Countries viewing this blog within the last 30 days: US, Canada, Sweden, United Kingdom, Malaysia, Australia, European Union, Greece, Taiwan, and India. So there certainly is a worldwide interest (fear?) in Artificial Intelligence. And the progress in this field has been grossly underestimated. Elon Musk in a recent email (which he has since deleted because it wasn’t supposed to go public): “The risk of something seriously dangerous happening is in the five year timeframe. 10 years at most,” he wrote, adding that “Please note that I am normally super pro technology, and have never raised this issue until recent months. This is not a case of crying wolf about something I don’t understand.” Note that I own Tesla stock, so I have some bias as to Elon Musk’s brilliance!
Let’s look at Watson, the IBM computer that won Jeopardy in 2011. Since that victory he has been largely ignored; but he has been very busy. Watson is trying to learn Japanese. Japanese has three different alphabets and thousands of characters. Watson has had 250,000 Japanese words loaded into its memory. Now it must do 10,000 diagrammed sentences. Human translators are giving feedback as to any needed corrections, and by means of this feedback loop, Watson will LEARN the language. Note the emphasis on LEARN! Watson is getting ever closer to learning a language in the same manner as humans. However, he won’t forget the language as many us have from non-use since our college days!
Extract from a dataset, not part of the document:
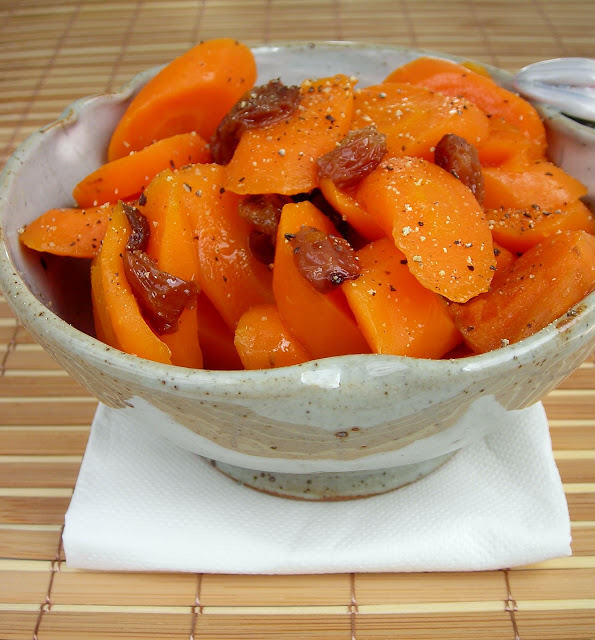 Locate an element on the screen. base of bowl is located at coordinates (335, 486).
But IBM has more than Watson up its sleeve. It has TrueNorth! This chip is designed to think like the human brain! It is a neural network chip that already works! This chip has the equivalent of 1,000,000 neurons and 256 million programmable synapses. It has its own programming language, which was the result of the Defense Advanced Research Projects Agency (DARPA) SyNAPSE program. TrueNorth chips can be tied together to create huge systems. IBM has a goal of integrating 4,096 chips giving 4 billion neurons and 1 trillion synapses while using only 4kW of power. If you recall from my earlier update, the brain has 100 billion neurons, each one connected to 10,000 other neurons, for a total of 100 trillion connections. Certainly, the IBM goal will get them within spitting range of the power of the human brain! And if they can tile together 4,096 chips, what is to stop them from putting together even more chips until they exceed the power of the human brain?
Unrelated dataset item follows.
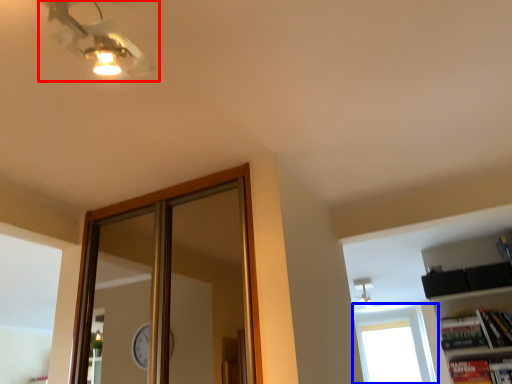 Question: Which point is further to the camera, fan (highlighted by a red box) or window (highlighted by a blue box)?

Choices:
 (A) fan
 (B) window

Answer: (B)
But IBM isn’t the only large company pursuing this reverse engineering approach to human thinking. Intel and Aqualcomm are in the race. So are many leading Universities along with the European “The Human Brain Project,” started in 2014.
If we look at the knowledge of Watson and the potential thinking ability of IBM’s TrueNorth, it certainly is easy to imagine that the marriage of these two efforts will eventually lead to some forms of thinking as the limits of TrueNorth are probed. And they WILL be probed, because some programmer somewhere will not be able to resist the challenge despite the risks to mankind. Then, as Musk jokingly stated, perhaps we will be demoted to the position of a Labrador retriever.
Actually I have a Lab, and he is nicer than many people I know. So maybe it won’t be all bad!